Gas lift remains a cornerstone of artificial lift technology, particularly for addressing challenges in high Gas-Liquid Ratio (GLR) wells and heavily deviated wellbore geometries. However, declining reservoir pressures, high water cuts, and limited gas compression capacity present significant operational challenges. Coupled with increasing emphasis on cost efficiency and sustainability, these factors necessitate innovative solutions to maintain production and optimize lifting costs.

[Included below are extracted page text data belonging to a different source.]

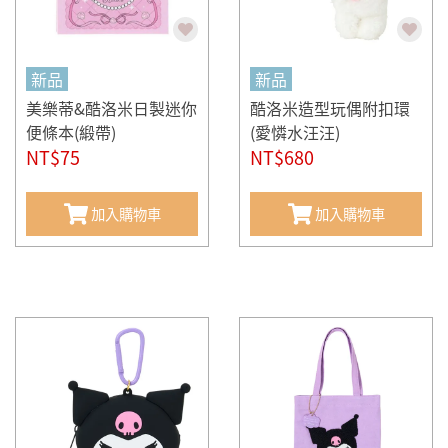
新品
新品
美樂蒂&酷洛米日製迷你
酷洛米造型玩偶附扣環
便條本(緞帶)
(愛憐水汪汪)
NT$75
NT$680
加入購物車
加入購物車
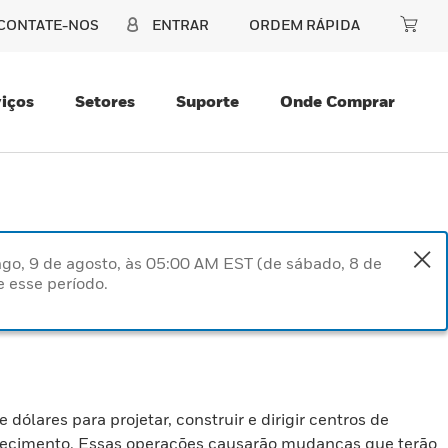
CONTATE-NOS
ENTRAR
ORDEM RÁPIDA
iços
Setores
Suporte
Onde Comprar
go, 9 de agosto, às 05:00 AM EST (de sábado, 8 de
 esse período.
lares para projetar, construir e dirigir centros de
stecimento. Essas operações causarão mudanças que terão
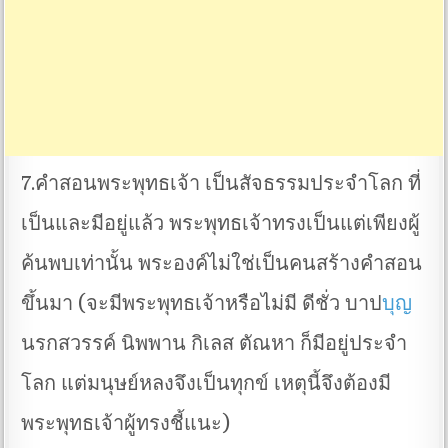
7.คำสอนพระพุทธเจ้า เป็นสัจธรรมประจำโลก ที่
เป็นและมีอยู่แล้ว พระพุทธเจ้าทรงเป็นแต่เพียงผู้
ค้นพบเท่านั้น พระองค์ไม่ใช่เป็นคนสร้างคำสอน
ขึ้นมา (จะมีพระพุทธเจ้าหรือไม่มี ดีชั่ว บาป
บุญ
นรกสวรรค์ นิพพาน กิเลส ตัณหา ก็มีอยู่ประจำ
โลก แต่มนุษย์หลงจึงเป็นทุกข์ เหตุนี้จึงต้องมี
พระพุทธเจ้าผู้ทรงชี้แนะ)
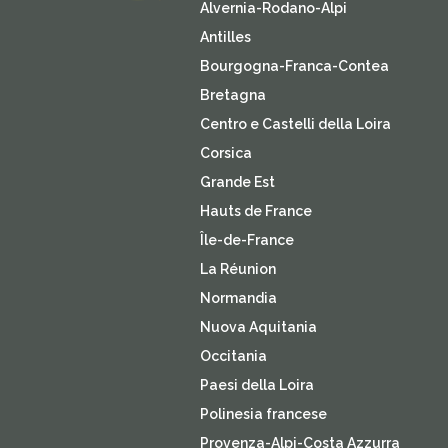
Alvernia-Rodano-Alpi
Antilles
Bourgogna-Franca-Contea
Bretagna
Centro e Castelli della Loira
Corsica
Grande Est
Hauts de France
Île-de-France
La Réunion
Normandia
Nuova Aquitania
Occitania
Paesi della Loira
Polinesia francese
Provenza-Alpi-Costa Azzurra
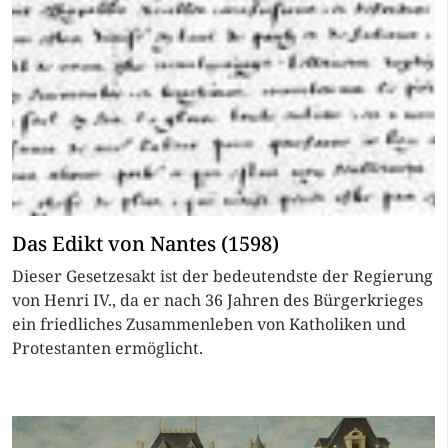
Das Edikt von Nantes (1598)
Dieser Gesetzesakt ist der bedeutendste der Regierung
von Henri IV., da er nach 36 Jahren des Bürgerkrieges
ein friedliches Zusammenleben von Katholiken und
Protestanten ermöglicht.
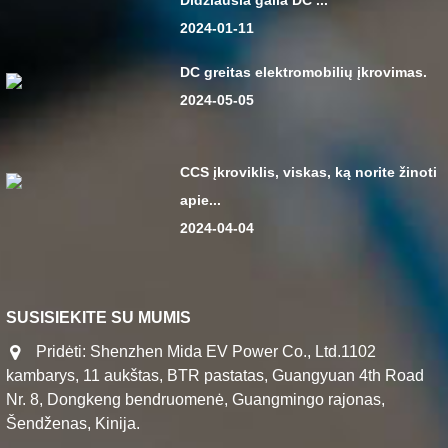
Didžiausia galia DC ...
2024-01-11
DC greitas elektromobilių įkrovimas.
2024-05-05
CCS įkroviklis, viskas, ką norite žinoti
apie...
2024-04-04
SUSISIEKITE SU MUMIS
Pridėti: Shenzhen Mida EV Power Co., Ltd.1102
kambarys, 11 aukštas, BTR pastatas, Guangyuan 4th Road
Nr. 8, Dongkeng bendruomenė, Guangmingo rajonas,
Šendženas, Kinija.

The Gas Lift Production Enhancement Tool introduces a novel application of gas dynamics to address these industry challenges. Utilizing a patented convergence-divergence design based on the Venturi principle, the tool accelerates injected gas to supersonic velocities, creating a low-pressure zone that generates additional drawdown. This enhanced drawdown improves reservoir inflow, reduces lift gas requirements by up to 40%, and frees up compressor capacity for other operations. Its streamlined design enables seamless integration with existing completions, requiring no wellhead modifications or downtime, making it a practical and adaptable solution.

Bison Oil & Gas field deployments in the DJ Basin, have demonstrated its effectiveness. The tools were deployed in 10 wells thus far, the tools have achieved +100BOPD over standalone gas lift. These results highlight the tool’s ability to improve production efficiency, reduce lifting costs, and align with industry sustainability goals.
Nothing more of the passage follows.